The features are then reshaped into a tensor with shape $\left( {B,n \times C_{h} ,H_{j} \times W_{j} } \right)$, and the dimensions are rearranged to $\left( {H_{j} \times W_{j} ,B,n \times C_{h} } \right)$ to match the input requirements of the Transformer encoder. After passing through the Transformer encoder, the features integrate global context information, yielding the encoded output, which is given as follows:

$$F_{j}^{{{\text{out}}}} = {\text{TransformerEncoder}}\left( {F_{j} } \right)$$

(16)

where $F_{j}^{{{\text{out}}}} \in {\mathbb{R}}^{{H_{j} \times W_{j} \times B \times (n \times C_{h} )}}$ contains the multi-scale global context information.

The output features are then restored to the original spatial dimensions $(B,n \times C_{h} ,H_{j} ,W_{j} )$, and an averaging operation is performed across the encoding layers to obtain the fused feature map, the calculation is:

$$\hat{F}_{j} = \frac{1}{n}\mathop \sum \limits_{i = 1}^{n} F_{j,i}$$

(17)

where $\hat{F}_{j} \in {\mathbb{R}}^{{C_{h} \times H_{j} \times W_{j} }}$ is the fused feature map, and $F_{{\left( {j,i} \right)}}$ denotes the fused result from the i-th encoding layer.

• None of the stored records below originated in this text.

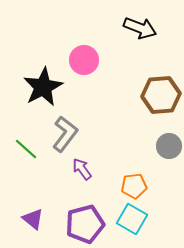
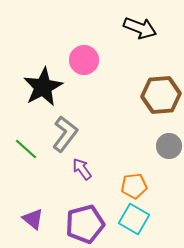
cyan square: moved 2 px right
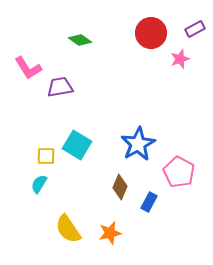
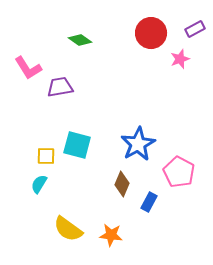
cyan square: rotated 16 degrees counterclockwise
brown diamond: moved 2 px right, 3 px up
yellow semicircle: rotated 20 degrees counterclockwise
orange star: moved 1 px right, 2 px down; rotated 20 degrees clockwise
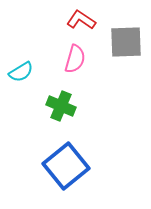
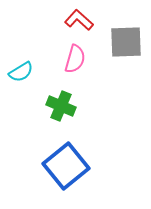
red L-shape: moved 2 px left; rotated 8 degrees clockwise
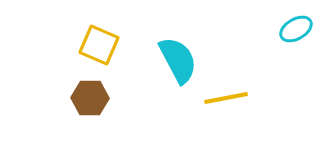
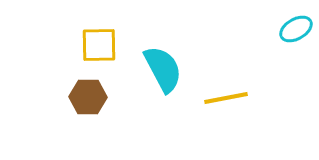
yellow square: rotated 24 degrees counterclockwise
cyan semicircle: moved 15 px left, 9 px down
brown hexagon: moved 2 px left, 1 px up
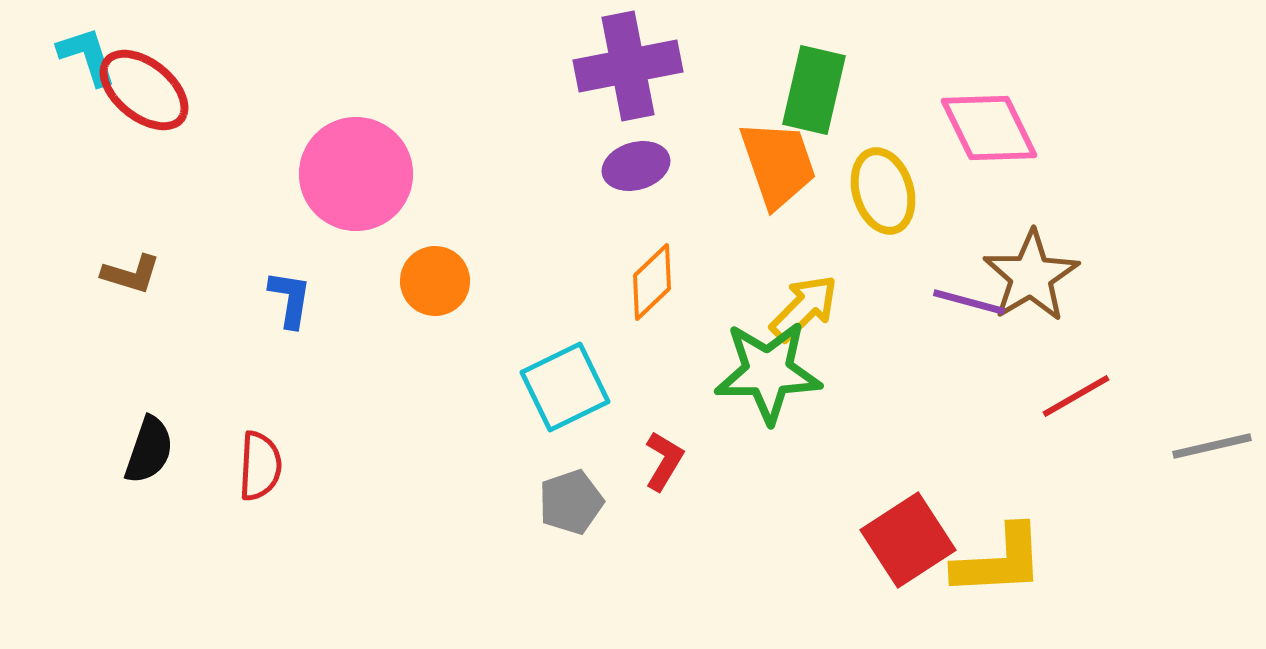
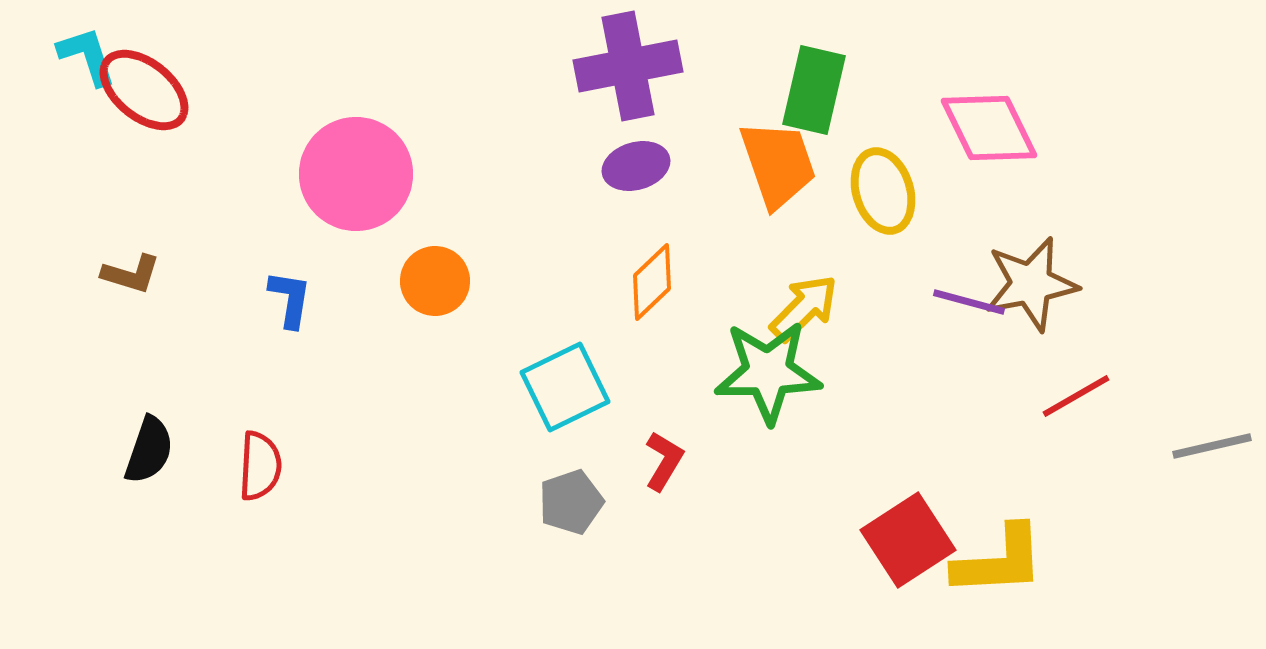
brown star: moved 8 px down; rotated 20 degrees clockwise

The fused feature $\hat{F}_{j}$ is then processed using a 1 × 1 convolution, batch normalization, and ReLU activation to match the required channel count $C_{j}$, resulting in the final output feature map $O_{j}$, which is given as follows:

$$O_{j} = {\text{ReLU}}\left( {{\text{BN}}\left( {{\text{Conv}}_{1 \times 1} \left( {\hat{F}_{j} } \right)} \right)} \right)$$

(18)

where $O_{j} \in {\mathbb{R}}^{{C_{j} \times H_{j} \times W_{j} }}$ is the generated decoder feature map.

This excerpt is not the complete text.